Records contained in a dataset
+ + +
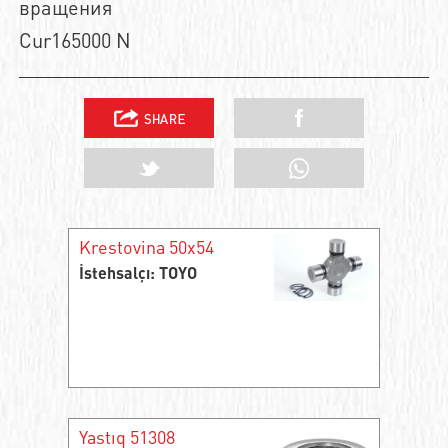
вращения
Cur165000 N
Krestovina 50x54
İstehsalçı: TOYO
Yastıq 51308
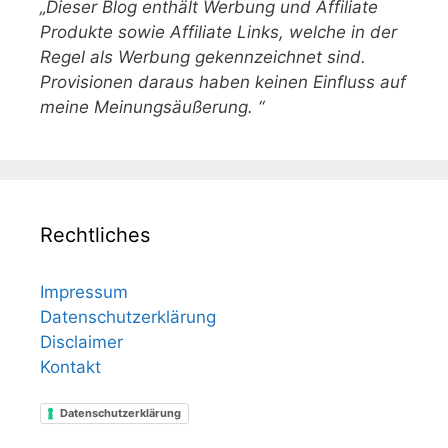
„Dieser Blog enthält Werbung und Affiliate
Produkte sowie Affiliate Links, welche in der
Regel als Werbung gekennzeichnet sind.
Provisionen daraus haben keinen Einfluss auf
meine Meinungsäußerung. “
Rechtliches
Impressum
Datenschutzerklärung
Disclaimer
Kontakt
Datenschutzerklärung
+ + +
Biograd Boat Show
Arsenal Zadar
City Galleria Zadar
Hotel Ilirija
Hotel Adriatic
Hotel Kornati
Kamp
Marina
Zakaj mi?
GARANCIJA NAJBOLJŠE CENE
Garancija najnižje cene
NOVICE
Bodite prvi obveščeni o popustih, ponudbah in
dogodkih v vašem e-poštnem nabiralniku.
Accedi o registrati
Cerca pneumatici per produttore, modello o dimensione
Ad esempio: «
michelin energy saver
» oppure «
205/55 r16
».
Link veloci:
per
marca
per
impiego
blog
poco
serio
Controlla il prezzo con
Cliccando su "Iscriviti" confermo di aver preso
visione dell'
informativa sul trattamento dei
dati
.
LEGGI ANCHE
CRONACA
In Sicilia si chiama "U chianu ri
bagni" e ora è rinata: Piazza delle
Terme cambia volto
+ + +
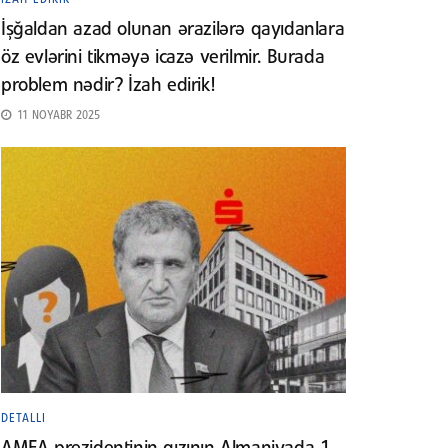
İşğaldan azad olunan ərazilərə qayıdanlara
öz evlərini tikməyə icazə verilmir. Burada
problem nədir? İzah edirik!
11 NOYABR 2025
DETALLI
+ + +
▶ _Exercise brief_:
Report the number of lines in the records that include the string "Affiliate", and write no other words.

▶ _Exercise solution_:
2